As a proof of principle, we applied this approach to first generate a reporter ILTV by successfully and efficiently knocking-in a GFP expression cassette. In addition, we diversified the system by instantaneously deleting the virulence factors from the ILTV as a dynamic approach to concurrently attenuate the virus and to generate a marker virus. Using existing information on the roles of TK
in ILTV attenuation [10
], the generated ΔTK-GFP+
ILTV replicated competitively and sustainability.
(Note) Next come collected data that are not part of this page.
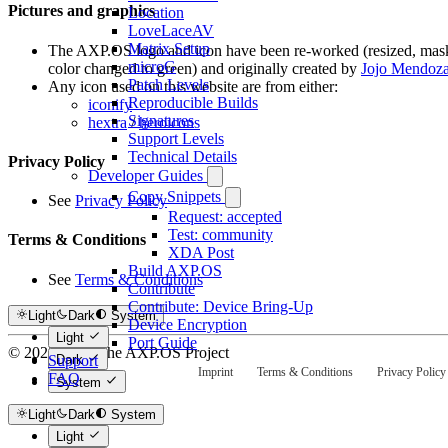
Pictures and graphics
Location
LoveLaceAV
Matrix Setup
The AXP.OS logo and icon have been re-worked (resized, mas
microG
color changed to green) and originally created by
Jojo Mendoz
Patch Levels
Any icon used on this website are from either:
Reproducible Builds
iconify
Signatures
hextra
/
heroicons
Support Levels
Technical Details
Privacy Policy
Developer Guides
Copy Snippets
See
Privacy Policy
Request: accepted
Test: community
Terms & Conditions
XDA Post
Build AXP.OS
See
Terms & Conditions
Contribute
Contribute: Device Bring-Up
Light
Dark
System
Device Encryption
Light
Port Guide
© 2025-2026 The AXP.OS Project
Support
Dark
Imprint
Terms & Conditions
Privacy Policy
FAQ
System
Light
Dark
System
Light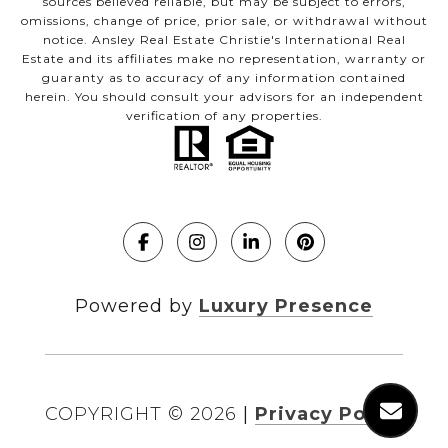
sources believed reliable, but may be subject to errors,
omissions, change of price, prior sale, or withdrawal without
notice. Ansley Real Estate Christie's International Real
Estate and its affiliates make no representation, warranty or
guaranty as to accuracy of any information contained
herein. You should consult your advisors for an independent
verification of any properties.
Powered by
Luxury Presence
COPYRIGHT ©
2026
|
Privacy Policy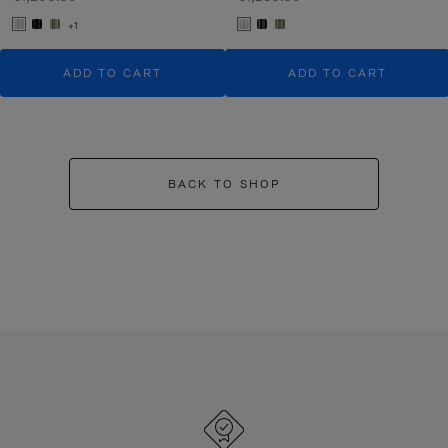
+1
ADD TO CART
ADD TO CART
BACK TO SHOP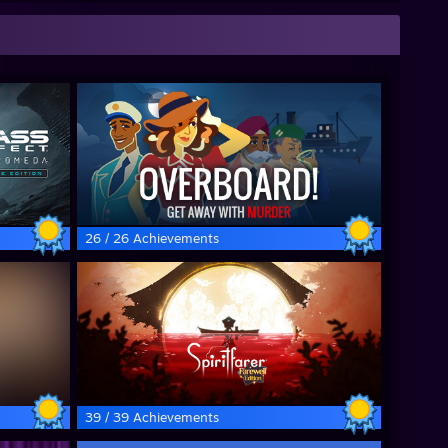
26 / 26 Achievements
39 / 39 Achievements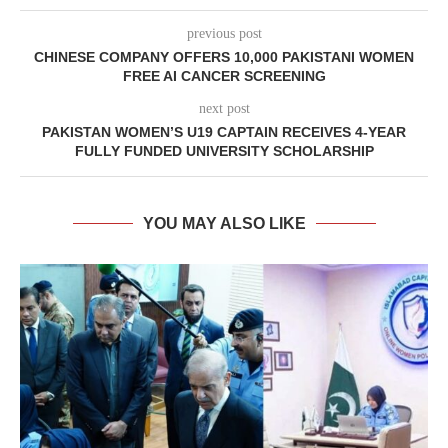
previous post
CHINESE COMPANY OFFERS 10,000 PAKISTANI WOMEN
FREE AI CANCER SCREENING
next post
PAKISTAN WOMEN’S U19 CAPTAIN RECEIVES 4-YEAR
FULLY FUNDED UNIVERSITY SCHOLARSHIP
YOU MAY ALSO LIKE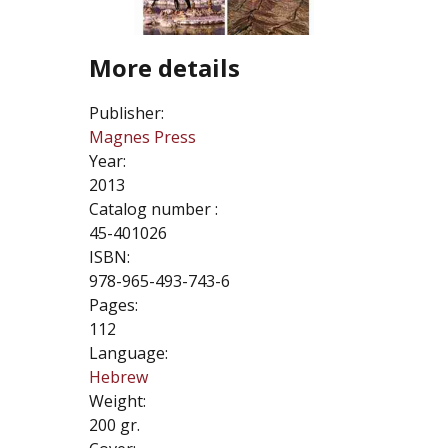
More details
Publisher:
Magnes Press
Year:
2013
Catalog number :
45-401026
ISBN:
978-965-493-743-6
Pages:
112
Language:
Hebrew
Weight:
200 gr.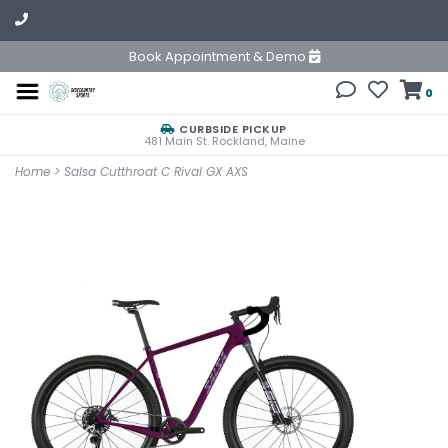
Book Appointment & Demo
0
CURBSIDE PICKUP
481 Main St. Rockland, Maine
Home
>
Salsa Cutthroat C Rival GX AXS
While individual genes have been deleted from ILTV genome, no studies have been performed to delete multiple genes from the same ILTV strain, which may propose a better and safer solution to the immunisation in poultry.
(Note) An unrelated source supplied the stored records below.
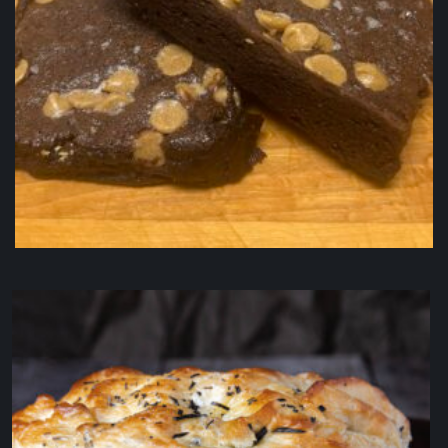
Peanut Butter Chip Fudge Brownie
$
5.50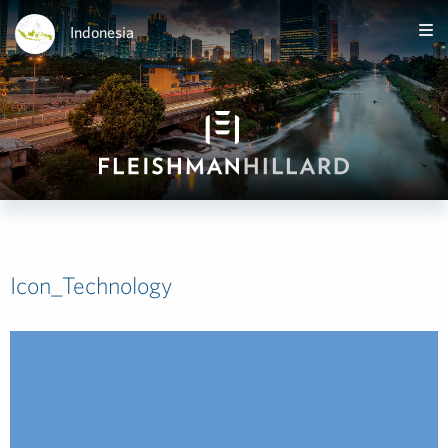
Indonesia
Icon_Technology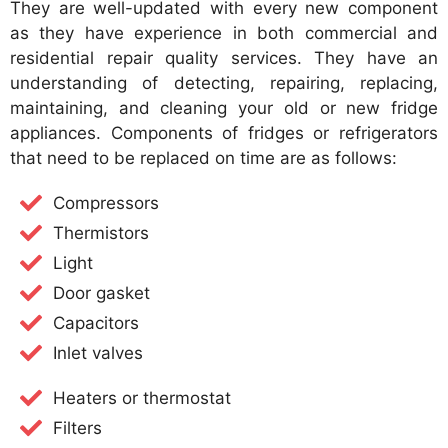
They are well-updated with every new component
as they have experience in both commercial and
residential repair quality services. They have an
understanding of detecting, repairing, replacing,
maintaining, and cleaning your old or new fridge
appliances. Components of fridges or refrigerators
that need to be replaced on time are as follows:
Compressors
Thermistors
Light
Door gasket
Capacitors
Inlet valves
Heaters or thermostat
Filters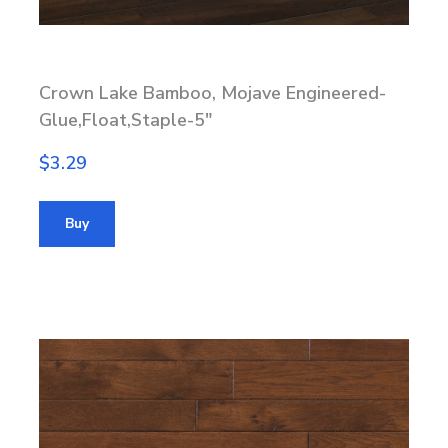
Crown Lake Bamboo, Mojave Engineered-
Glue,Float,Staple-5"
$3.29
Buy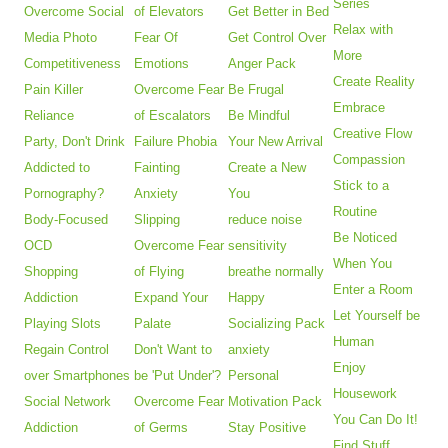
Series
Overcome Social
of Elevators
Get Better in Bed
Relax with
Media Photo
Fear Of
Get Control Over
More
Competitiveness
Emotions
Anger Pack
Create Reality
Pain Killer
Overcome Fear
Be Frugal
Embrace
Reliance
of Escalators
Be Mindful
Creative Flow
Party, Don't Drink
Failure Phobia
Your New Arrival
Compassion
Addicted to
Fainting
Create a New
Stick to a
Pornography?
Anxiety
You
Routine
Body-Focused
Slipping
reduce noise
Be Noticed
OCD
Overcome Fear
sensitivity
When You
Shopping
of Flying
breathe normally
Enter a Room
Addiction
Expand Your
Happy
Let Yourself be
Playing Slots
Palate
Socializing Pack
Human
Regain Control
Don't Want to
anxiety
Enjoy
over Smartphones
be 'Put Under'?
Personal
Housework
Social Network
Overcome Fear
Motivation Pack
You Can Do It!
Addiction
of Germs
Stay Positive
Find Stuff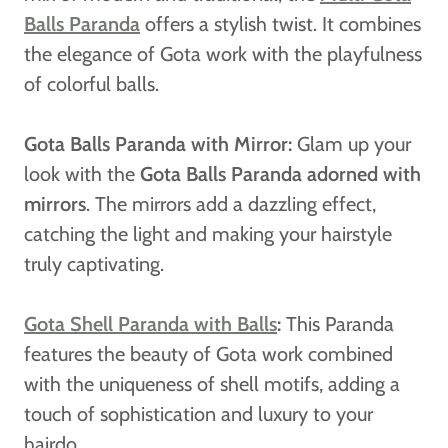
Balls Paranda
offers a stylish twist. It combines
the elegance of Gota work with the playfulness
of colorful balls.
Gota Balls Paranda with Mirror:
Glam up your
look with the
Gota Balls Paranda adorned with
mirrors
. The mirrors add a dazzling effect,
catching the light and making your hairstyle
truly captivating.
Gota Shell Paranda with Balls
:
This Paranda
features the beauty of Gota work combined
with the uniqueness of shell motifs, adding a
touch of sophistication and luxury to your
hairdo.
To follow up this line of safety, we generated a universal and repair donor vector system with a feature to efficiently excise dsRED marker flanked with LoxP sites and unique restriction sites to insert and swap heterologous genes of interest. We next applied our validated CRISPR/Cas9 approach to insert the entire cassette of ~5kb into the ILTV genome using gRNA flanking the US4 virulence factor. The pipeline showed an efficient and rapid production of recombinant ILTV vaccine expressing heterologous antigen, fusion gene of NDV, and excisable dsRED. After successful rescue of the virus, in vitro characterisation and stability studies, the dsRED was deleted using Cre-recombinase enzyme. Insertion of the F gene expression cassette was stable and did not compromise the replication of ILTV, as was monitored until at least 15 passages in vitro. However, potential implications of inserted genes on the replication of recombinant ILTV “in vivo” and as “vaccine candidate” warrant further research. Moreover, this double genes-deleted recombinant ILTV will act as marker vaccine permitting differentiation of successfully immunised from infected chickens (DIVA). To facilitate the detection of TK-specific serum antibodies, competitive diagnostic assays can be devised utilising TK expression constructs and TK-specific monoclonal antibodies.
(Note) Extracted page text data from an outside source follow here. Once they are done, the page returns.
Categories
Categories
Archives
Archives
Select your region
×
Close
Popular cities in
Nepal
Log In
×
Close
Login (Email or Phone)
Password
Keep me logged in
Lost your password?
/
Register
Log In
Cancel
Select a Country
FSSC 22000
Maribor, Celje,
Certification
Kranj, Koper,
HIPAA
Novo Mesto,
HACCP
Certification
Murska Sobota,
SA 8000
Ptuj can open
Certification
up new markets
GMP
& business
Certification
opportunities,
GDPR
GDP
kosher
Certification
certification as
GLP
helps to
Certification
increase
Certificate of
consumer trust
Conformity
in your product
Taken together, we described a versatile and customisable pipeline for the development of NHEJ-CRISPR/Cas9 and Cre–Lox system in the development of innovative ILTV-vectored vaccines. While the approach has displayed the expression of the F protein of the NDV, it is feasible to develop future ILTV-vectored vaccines by insertion of multiple viral antigens at locations different than applied here. We have screened and identified additional sites, which appear safe and can accommodate longer genes without compromising the ILTV replication (Atasoy et al., unpublished data). Additionally, the same platform can be applied to engineer other avian DNA viruses to develop new multivalent-vectored vaccines for protecting multiple poultry diseases.